[DATA IN THIS EXERCISE Boundary: Start]
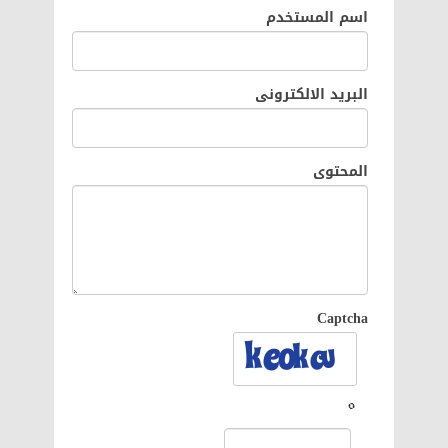
اسم المستخدم
البريد الالكترونى
المحتوى
Captcha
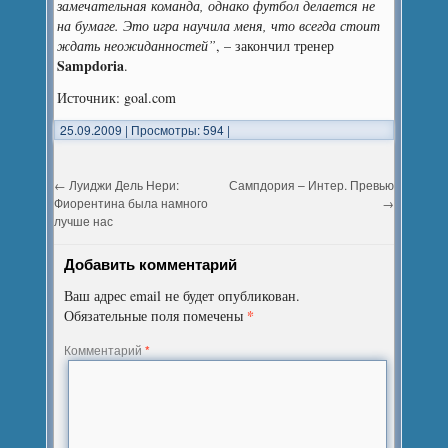
замечательная команда, однако футбол делается не
на бумаге. Это игра научила меня, что всегда стоит
ждать неожиданностей”
, – закончил тренер
Sampdoria
.
Источник: goal.com
25.09.2009
|
Просмотры: 594
|
←
Луиджи Дель Нери:
Сампдория – Интер. Превью
Фиорентина была намного
→
лучше нас
Добавить комментарий
Ваш адрес email не будет опубликован.
*
Обязательные поля помечены
Комментарий
*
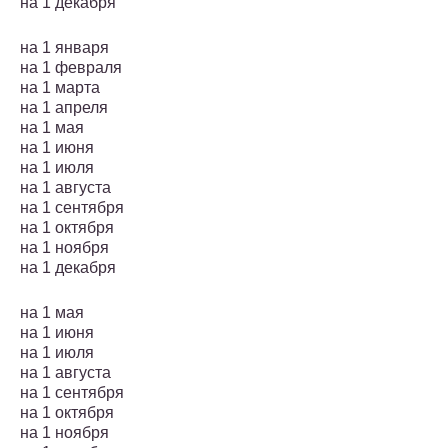
на 1 декабря
на 1 января
на 1 февраля
на 1 марта
на 1 апреля
на 1 мая
на 1 июня
на 1 июля
на 1 августа
на 1 сентября
на 1 октября
на 1 ноября
на 1 декабря
на 1 мая
на 1 июня
на 1 июля
на 1 августа
на 1 сентября
на 1 октября
на 1 ноября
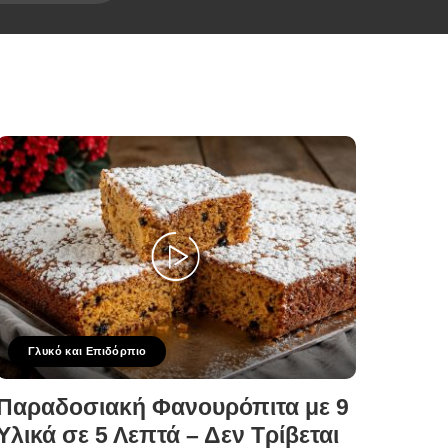
Γλυκό και Επιδόρπιο
Παραδοσιακή Φανουρόπιτα με 9
Υλικά σε 5 Λεπτά – Δεν Τρίβεται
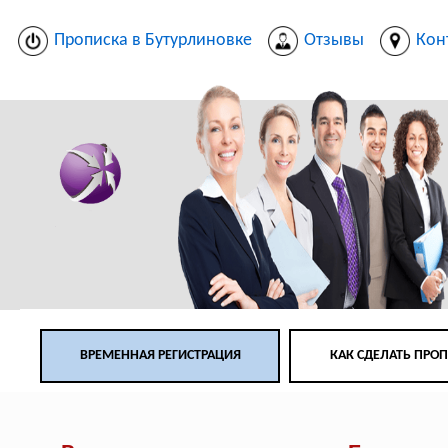
Прописка в Бутурлиновке
Отзывы
Кон
ВРЕМЕННАЯ РЕГИСТРАЦИЯ
КАК СДЕЛАТЬ ПРО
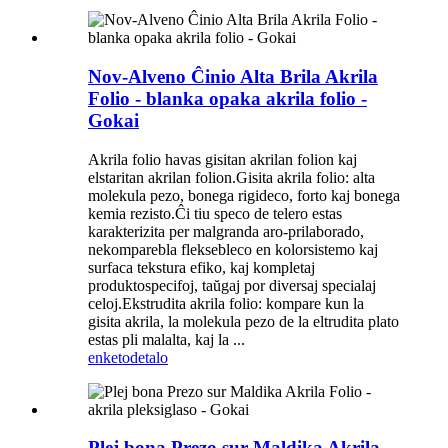
Nov-Alveno Ĉinio Alta Brila Akrila
Folio - blanka opaka akrila folio -
Gokai
Akrila folio havas gisitan akrilan folion kaj
elstaritan akrilan folion.Gisita akrila folio: alta
molekula pezo, bonega rigideco, forto kaj bonega
kemia rezisto.Ĉi tiu speco de telero estas
karakterizita per malgranda aro-prilaborado,
nekomparebla fleksebleco en kolorsistemo kaj
surfaca tekstura efiko, kaj kompletaj
produktospecifoj, taŭgaj por diversaj specialaj
celoj.Ekstrudita akrila folio: kompare kun la
gisita akrila, la molekula pezo de la eltrudita plato
estas pli malalta, kaj la ...
enketo
detalo
Plej bona Prezo sur Maldika Akrila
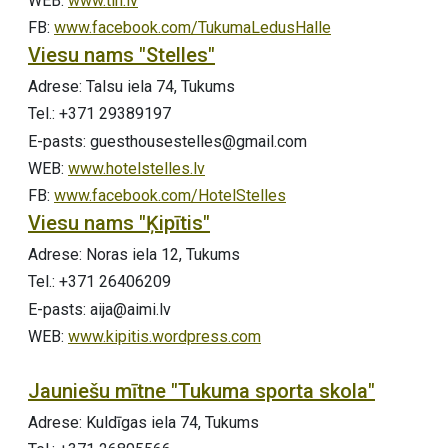
WEB:
www.tlh.lv
FB:
www.facebook.com/TukumaLedusHalle
Viesu nams "Stelles"
Adrese: Talsu iela 74, Tukums
Tel.: +371 29389197
E-pasts: guesthousestelles@gmail.com
WEB:
www.hotelstelles.lv
FB:
www.facebook.com/HotelStelles
Viesu nams "Ķipītis"
Adrese: Noras iela 12, Tukums
Tel.: +371 26406209
E-pasts: aija@aimi.lv
WEB:
www.kipitis.wordpress.com
Jauniešu mītne "Tukuma sporta skola"
Adrese: Kuldīgas iela 74, Tukums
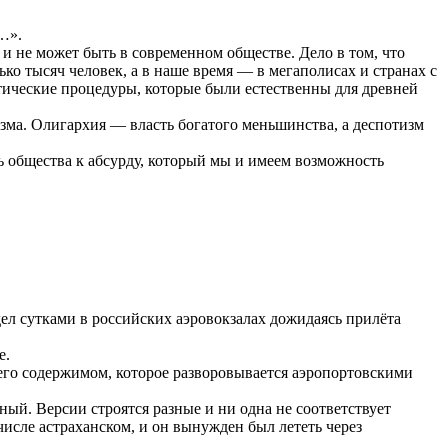
…».
и не может быть в современном обществе. Дело в том, что
ко тысяч человек, а в наше время — в мегаполисах и странах с
тические процедуры, которые были естественны для древней
ма. Олигархия — власть богатого меньшинства, а деспотизм
 общества к абсурду, который мы и имеем возможность
дел сутками в российских аэровокзалах дожидаясь прилёта
е.
 его содержимом, которое разворовывается аэропортовскими
зный. Версии строятся разные и ни одна не соответствует
числе астраханском, и он вынужден был лететь через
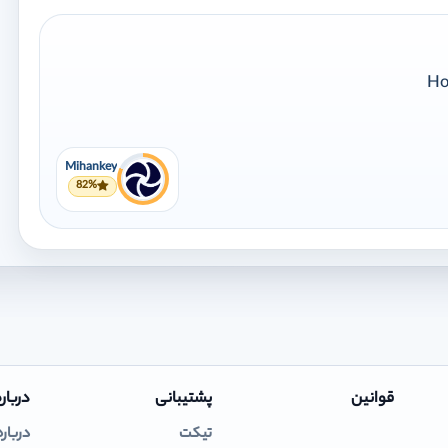
Mihankey
82%
قوانین
پشتیبانی
درباره
تیکت
درباره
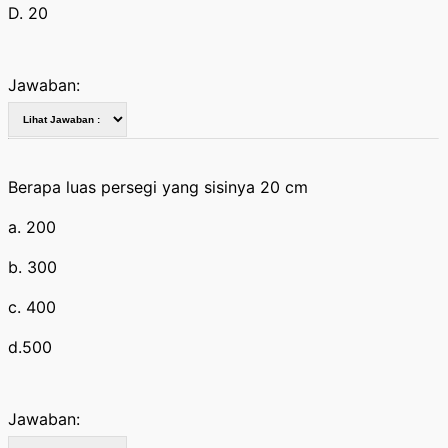
D. 20
Jawaban:
Berapa luas persegi yang sisinya 20 cm
a. 200
b. 300
c. 400
d.500
Jawaban:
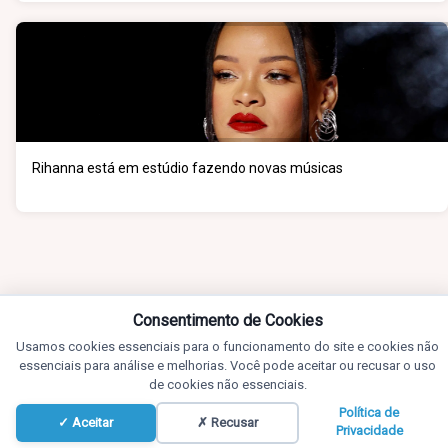
Rihanna está em estúdio fazendo novas músicas
Consentimento de Cookies
Usamos cookies essenciais para o funcionamento do site e cookies não
essenciais para análise e melhorias. Você pode aceitar ou recusar o uso
de cookies não essenciais.
Política de
✓ Aceitar
✗ Recusar
Privacidade
Promoções, Fotos e Notícias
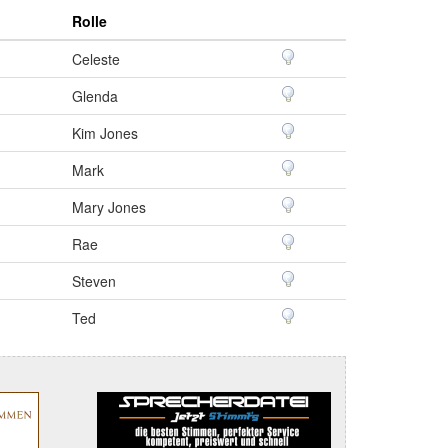
Rolle
Celeste
Glenda
Kim Jones
Mark
Mary Jones
Rae
Steven
Ted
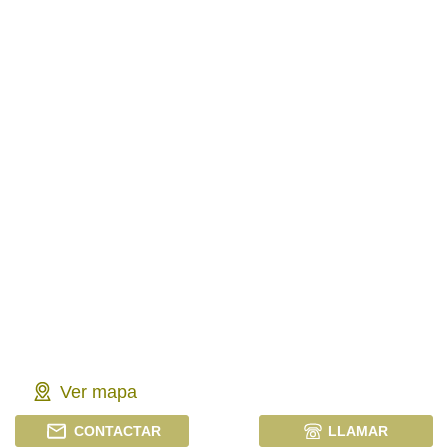
Ver mapa
CONTACTAR
LLAMAR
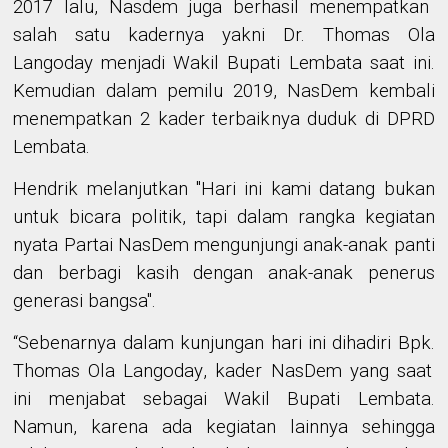
2017 lalu
,
Nasdem juga
berhasil menempatkan
salah satu kadernya
yakni Dr.
Thomas Ola
Langoda
y
menjadi Wakil Bupati Lembata saat ini.
Kemudian
dalam
pemilu 2019, NasDem kembali
menempatkan
2
kader
terbaik
nya duduk di DPRD
Lembata.
Hendrik melanjutkan
"Hari ini kami datang bukan
untuk bicara politik,
tapi dalam rangka kegiatan
nyata Partai NasDem mengunjungi anak-anak panti
dan berbagi kasih dengan anak-anak penerus
generasi bangsa".
“
Sebenarnya dalam kunjungan
hari ini
dihadiri Bpk.
Thomas Ola Langoda
y
, kader NasDem yang saat
ini
menjabat
sebagai Wakil Bupati Lembata.
Namun, karena ada
kegiatan lainnya
sehingga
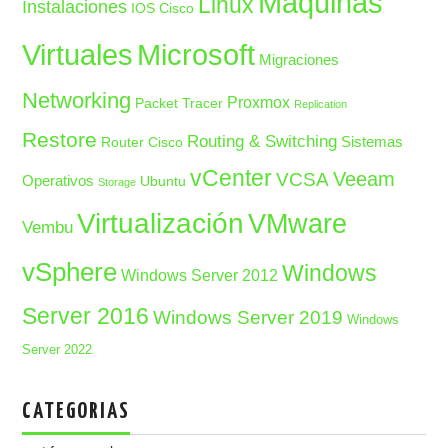
Maquinas
Linux
Instalaciones
IOS Cisco
Microsoft
Virtuales
Migraciones
Networking
Proxmox
Packet Tracer
Replication
Restore
Routing & Switching
Sistemas
Router Cisco
vCenter
Veeam
VCSA
Operativos
Ubuntu
Storage
Virtualización
VMware
Vembu
vSphere
Windows
Windows Server 2012
Server 2016
Windows Server 2019
Windows
Server 2022
CATEGORIAS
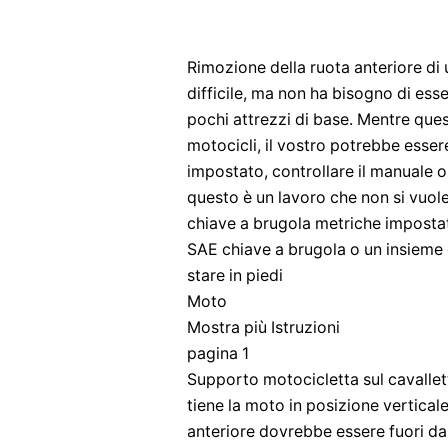
Rimozione della ruota anteriore d
difficile, ma non ha bisogno di esse
pochi attrezzi di base. Mentre ques
motocicli, il vostro potrebbe esser
impostato, controllare il manuale o
questo è un lavoro che non si vuole
chiave a brugola metriche impostat
SAE chiave a brugola o un insieme 
stare in piedi
Moto
Mostra più Istruzioni
pagina 1
Supporto motocicletta sul cavallett
tiene la moto in posizione verticale
anteriore dovrebbe essere fuori dal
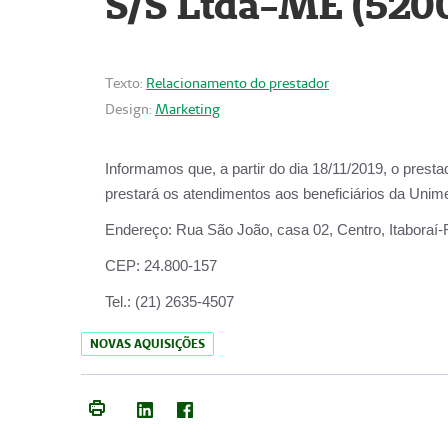
S/S Ltda-ME (520
Texto:
Relacionamento do prestador
Design:
Marketing
Informamos que, a partir do dia
18/11/2019
, o prest
prestará os atendimentos aos beneficiários da
Unime
Endereço:
Rua São João, casa 02, Centro, Itaboraí
CEP:
24.800-157
Tel.:
(21) 2635-4507
NOVAS AQUISIÇÕES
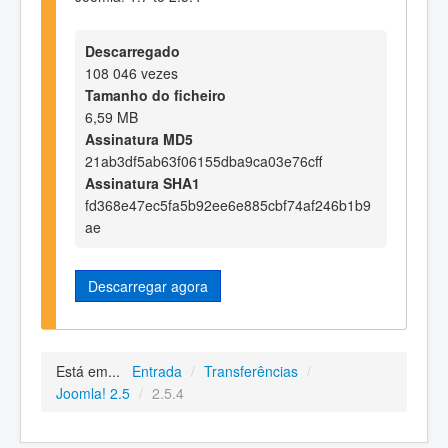
Descarregado
108 046 vezes
Tamanho do ficheiro
6,59 MB
Assinatura MD5
21ab3df5ab63f06155dba9ca03e76cff
Assinatura SHA1
fd368e47ec5fa5b92ee6e885cbf74af246b1b9
ae
Descarregar agora
Está em...
Entrada
/
Transferências
/
Joomla! 2.5
/
2.5.4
[DATA IN THIS EXERCISE Boundary: End]
# [WHAT TO DO]
Make a copy of each line in the records above that has the word "estas".

# [SOLUTION]
kemia rezisto.Ĉi tiu speco de telero estas
estas pli malalta, kaj la ...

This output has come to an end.